The American Dilemma and How We Can Fix It

Mr. Gamble was an instructor at my grammar school. He taught English and Latin and was assuredly one of the most demanding of all my teachers. He was not satisfied with anything short of perfection in his pupils. I had a tremendous amount of respect for him – and I’m glad he’s dead.

 He was a man of average height, perhaps a few pounds overweight – but he carried that off well with his martinet-like erect stance. When Mr. Gamble taught me he must have been in his late 50’s. He was bald – other than having about a two inch tall ring of hair running around his head – each hair looking as though he had just left the barber’s chair – perfectly trimmed and in place. He had a large Roman nose which always drew my eye when I looked at him.

 The suits he wore were very conservative – either charcoal gray or navy blue pin stripes, with an occasional dark brown one thrown into the mix. There was always a perfectly arranged handkerchief in his breast pocket – folded in a triangular design. His tie was precisely knotted and his shoes looked as though they had spent an hour under a skilled shoe shine artist’s capable hands. You could practically see your reflection in the leather.

 While we might get away with talking for a few seconds after one of our other teachers entered the room – that just didn’t happen in Mr. Gamble’s class. As soon as he entered the classroom, there was total silence. Mr. Gamble indeed commanded respect – and we gave it to him.

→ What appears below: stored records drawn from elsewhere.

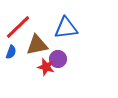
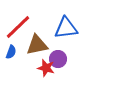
red star: moved 1 px down
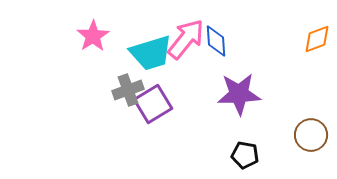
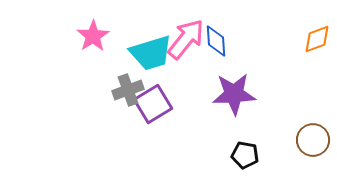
purple star: moved 5 px left
brown circle: moved 2 px right, 5 px down
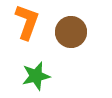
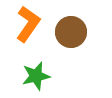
orange L-shape: moved 1 px right, 2 px down; rotated 15 degrees clockwise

 Mr. Gamble had a true love of language. You may ask why any school would even teach Latin – a dead language. But, of course, a great deal of Latin has filtered its way into English – and to know our own language’s roots is to gain a greater appreciation and understanding of the language we speak. You will remember that this was “back in the days” when schools emphasized learning broad vocabularies and actually taught grammar.

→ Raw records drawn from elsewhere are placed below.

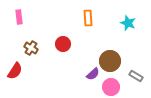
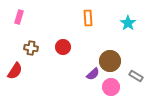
pink rectangle: rotated 24 degrees clockwise
cyan star: rotated 14 degrees clockwise
red circle: moved 3 px down
brown cross: rotated 24 degrees counterclockwise
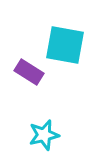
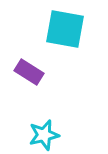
cyan square: moved 16 px up
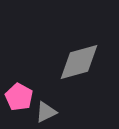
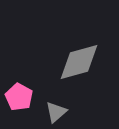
gray triangle: moved 10 px right; rotated 15 degrees counterclockwise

 Each of us knew the difference between “to”, “too” and “two” and “there”, “their” and “they’re” – distinctions which seem to be lost on a significant portion of those who speak and write English in America today.

Mr. Gamble died of a sudden heart attack a number of years after I had graduated. I was truly saddened by his death and remember crying when I heard about it. He was a demanding teacher but he did his job in the same immaculate manner in which he dressed. I believe that his pupils are better communicators because of what he shared with us.

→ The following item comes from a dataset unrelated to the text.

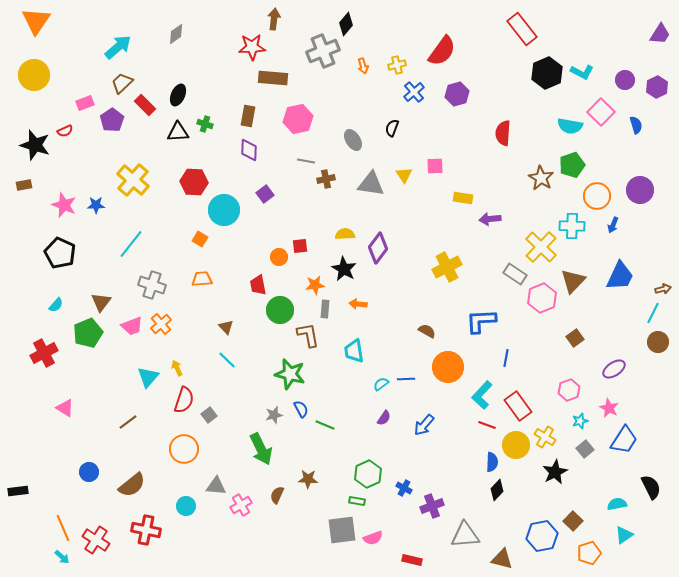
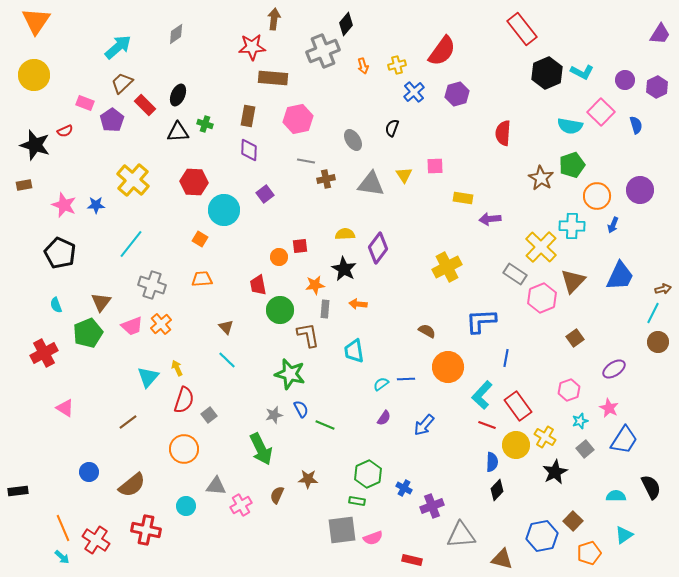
pink rectangle at (85, 103): rotated 42 degrees clockwise
cyan semicircle at (56, 305): rotated 119 degrees clockwise
cyan semicircle at (617, 504): moved 1 px left, 8 px up; rotated 12 degrees clockwise
gray triangle at (465, 535): moved 4 px left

When I said that I was glad he had died it is because I can only imagine how the cacophony of what today passes for English would have offended his hearing. We live in a world where “Yo”, “Bro”, “Dude” and “Awesome” seem to comprise the entire vocabulary necessary to communicate. And that is tragic since we have inherited an incredibly rich language – filled with meaningful words – which by and large go unused by the general population.

 If it is true that, “what separates man from the lower animals is our ability to communicate through language” – we are apparently doing our utmost to narrow the gap. I’m glad that Mr. Gamble has been spared all this. And I wonder if there are any other teachers who share Mr. Gamble’s passion for language – and how they must feel.